§ Task statement: Down to the last line, reproduce the data that follows, but skip the pictures.

(Stored data entries)

--*--

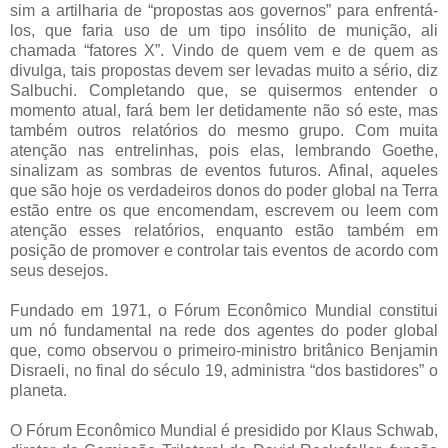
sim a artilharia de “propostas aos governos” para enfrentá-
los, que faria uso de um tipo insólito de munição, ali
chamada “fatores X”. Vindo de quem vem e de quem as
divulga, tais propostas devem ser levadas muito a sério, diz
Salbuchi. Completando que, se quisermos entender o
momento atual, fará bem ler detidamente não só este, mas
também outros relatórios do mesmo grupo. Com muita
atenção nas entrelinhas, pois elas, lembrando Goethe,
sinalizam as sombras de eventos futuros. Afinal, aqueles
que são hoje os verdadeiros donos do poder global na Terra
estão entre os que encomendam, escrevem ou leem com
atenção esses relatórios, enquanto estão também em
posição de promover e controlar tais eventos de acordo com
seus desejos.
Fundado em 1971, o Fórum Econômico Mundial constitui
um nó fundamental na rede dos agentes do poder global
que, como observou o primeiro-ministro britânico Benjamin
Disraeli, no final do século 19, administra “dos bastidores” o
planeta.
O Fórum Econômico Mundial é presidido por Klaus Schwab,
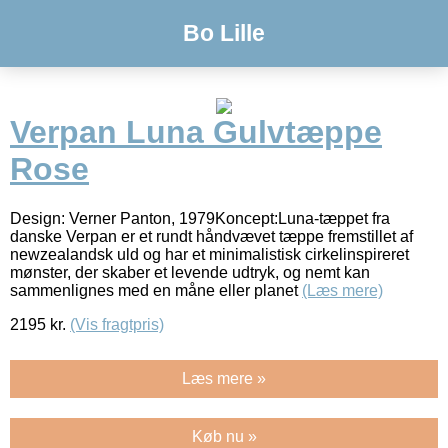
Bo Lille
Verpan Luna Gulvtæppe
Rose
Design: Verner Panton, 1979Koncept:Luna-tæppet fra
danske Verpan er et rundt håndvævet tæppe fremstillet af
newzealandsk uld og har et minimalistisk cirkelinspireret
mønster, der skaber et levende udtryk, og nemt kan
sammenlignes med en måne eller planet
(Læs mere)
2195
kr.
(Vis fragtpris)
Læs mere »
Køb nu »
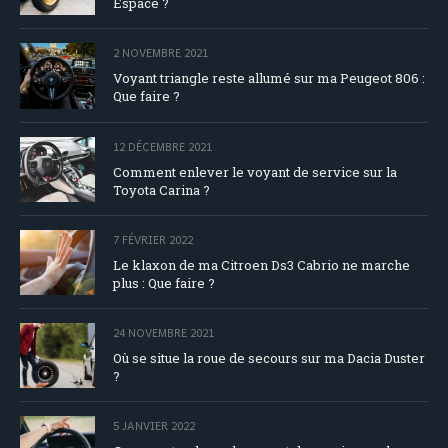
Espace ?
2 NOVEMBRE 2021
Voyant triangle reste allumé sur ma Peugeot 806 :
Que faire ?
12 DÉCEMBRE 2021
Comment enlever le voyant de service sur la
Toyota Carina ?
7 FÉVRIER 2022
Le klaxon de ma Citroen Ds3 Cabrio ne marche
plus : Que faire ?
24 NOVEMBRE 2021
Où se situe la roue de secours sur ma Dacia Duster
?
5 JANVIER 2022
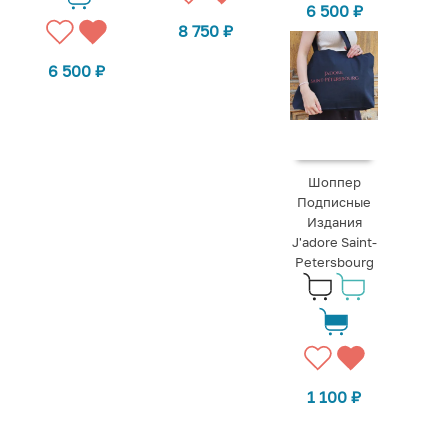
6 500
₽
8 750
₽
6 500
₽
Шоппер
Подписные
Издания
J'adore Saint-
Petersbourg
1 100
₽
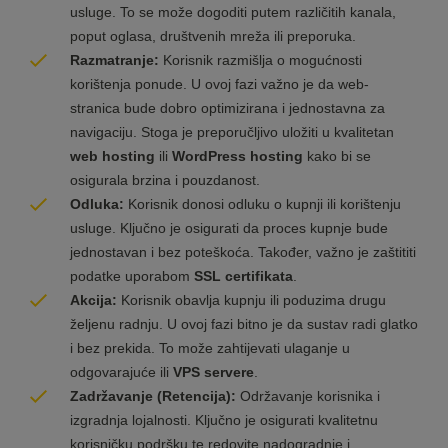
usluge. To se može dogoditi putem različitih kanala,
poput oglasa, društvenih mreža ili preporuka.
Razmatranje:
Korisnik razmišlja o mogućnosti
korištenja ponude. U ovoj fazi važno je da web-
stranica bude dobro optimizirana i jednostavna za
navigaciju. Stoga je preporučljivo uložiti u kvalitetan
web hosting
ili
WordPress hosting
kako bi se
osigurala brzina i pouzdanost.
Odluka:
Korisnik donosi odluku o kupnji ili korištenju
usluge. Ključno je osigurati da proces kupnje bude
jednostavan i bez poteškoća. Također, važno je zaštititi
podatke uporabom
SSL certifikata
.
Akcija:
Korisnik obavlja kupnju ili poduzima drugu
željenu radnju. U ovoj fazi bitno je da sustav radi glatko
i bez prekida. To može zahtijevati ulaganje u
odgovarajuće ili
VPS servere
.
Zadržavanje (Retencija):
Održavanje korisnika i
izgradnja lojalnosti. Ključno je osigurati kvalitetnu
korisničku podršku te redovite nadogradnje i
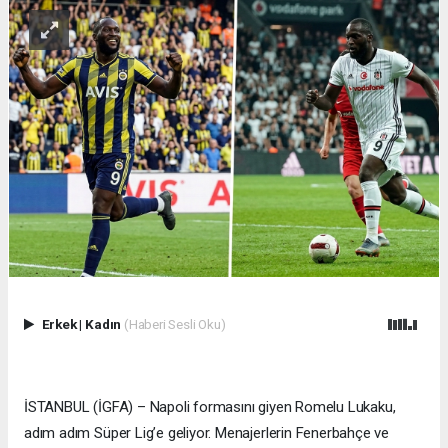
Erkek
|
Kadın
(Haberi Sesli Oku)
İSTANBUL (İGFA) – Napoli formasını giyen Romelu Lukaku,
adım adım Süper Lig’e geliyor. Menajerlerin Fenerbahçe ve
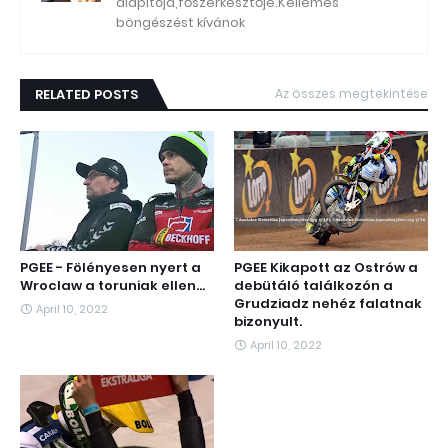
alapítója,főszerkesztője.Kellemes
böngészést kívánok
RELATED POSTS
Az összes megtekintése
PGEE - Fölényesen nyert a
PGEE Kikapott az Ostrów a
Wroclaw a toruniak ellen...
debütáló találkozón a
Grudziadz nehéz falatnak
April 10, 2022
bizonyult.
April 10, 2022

--*--

§ Task solution:
sim a artilharia de “propostas aos governos” para enfrentá-
los, que faria uso de um tipo insólito de munição, ali
chamada “fatores X”. Vindo de quem vem e de quem as
divulga, tais propostas devem ser levadas muito a sério, diz
Salbuchi. Completando que, se quisermos entender o
momento atual, fará bem ler detidamente não só este, mas
também outros relatórios do mesmo grupo. Com muita
atenção nas entrelinhas, pois elas, lembrando Goethe,
sinalizam as sombras de eventos futuros. Afinal, aqueles
que são hoje os verdadeiros donos do poder global na Terra
estão entre os que encomendam, escrevem ou leem com
atenção esses relatórios, enquanto estão também em
posição de promover e controlar tais eventos de acordo com
seus desejos.
Fundado em 1971, o Fórum Econômico Mundial constitui
um nó fundamental na rede dos agentes do poder global
que, como observou o primeiro-ministro britânico Benjamin
Disraeli, no final do século 19, administra “dos bastidores” o
planeta.
O Fórum Econômico Mundial é presidido por Klaus Schwab,
Bo Lille
Verpan Luna Gulvtæppe
Rose
Design: Verner Panton, 1979Koncept:Luna-tæppet fra
danske Verpan er et rundt håndvævet tæppe fremstillet af
newzealandsk uld og har et minimalistisk cirkelinspireret
mønster, der skaber et levende udtryk, og nemt kan
sammenlignes med en måne eller planet
(Læs mere)
2195
kr.
(Vis fragtpris)
Læs mere »
Køb nu »
Espace ?
2 NOVEMBRE 2021
Voyant triangle reste allumé sur ma Peugeot 806 :
Que faire ?
12 DÉCEMBRE 2021
Comment enlever le voyant de service sur la
Toyota Carina ?
7 FÉVRIER 2022
Le klaxon de ma Citroen Ds3 Cabrio ne marche
plus : Que faire ?
24 NOVEMBRE 2021
Où se situe la roue de secours sur ma Dacia Duster
?
5 JANVIER 2022
6 500
₽
8 750
₽
6 500
₽
Шоппер
Подписные
Издания
J'adore Saint-
Petersbourg
1 100
₽
usluge. To se može dogoditi putem različitih kanala,
poput oglasa, društvenih mreža ili preporuka.
Razmatranje:
Korisnik razmišlja o mogućnosti
korištenja ponude. U ovoj fazi važno je da web-
stranica bude dobro optimizirana i jednostavna za
navigaciju. Stoga je preporučljivo uložiti u kvalitetan
web hosting
ili
WordPress hosting
kako bi se
osigurala brzina i pouzdanost.
Odluka:
Korisnik donosi odluku o kupnji ili korištenju
usluge. Ključno je osigurati da proces kupnje bude
jednostavan i bez poteškoća. Također, važno je zaštititi
podatke uporabom
SSL certifikata
.
Akcija:
Korisnik obavlja kupnju ili poduzima drugu
željenu radnju. U ovoj fazi bitno je da sustav radi glatko
i bez prekida. To može zahtijevati ulaganje u
odgovarajuće ili
VPS servere
.
Zadržavanje (Retencija):
Održavanje korisnika i
izgradnja lojalnosti. Ključno je osigurati kvalitetnu
korisničku podršku te redovite nadogradnje i
Erkek
|
Kadın
(Haberi Sesli Oku)
İSTANBUL (İGFA) – Napoli formasını giyen Romelu Lukaku,
adım adım Süper Lig’e geliyor. Menajerlerin Fenerbahçe ve
alapítója,főszerkesztője.Kellemes
böngészést kívánok
RELATED POSTS
Az összes megtekintése
PGEE - Fölényesen nyert a
PGEE Kikapott az Ostrów a
Wroclaw a toruniak ellen...
debütáló találkozón a
Grudziadz nehéz falatnak
April 10, 2022
bizonyult.
April 10, 2022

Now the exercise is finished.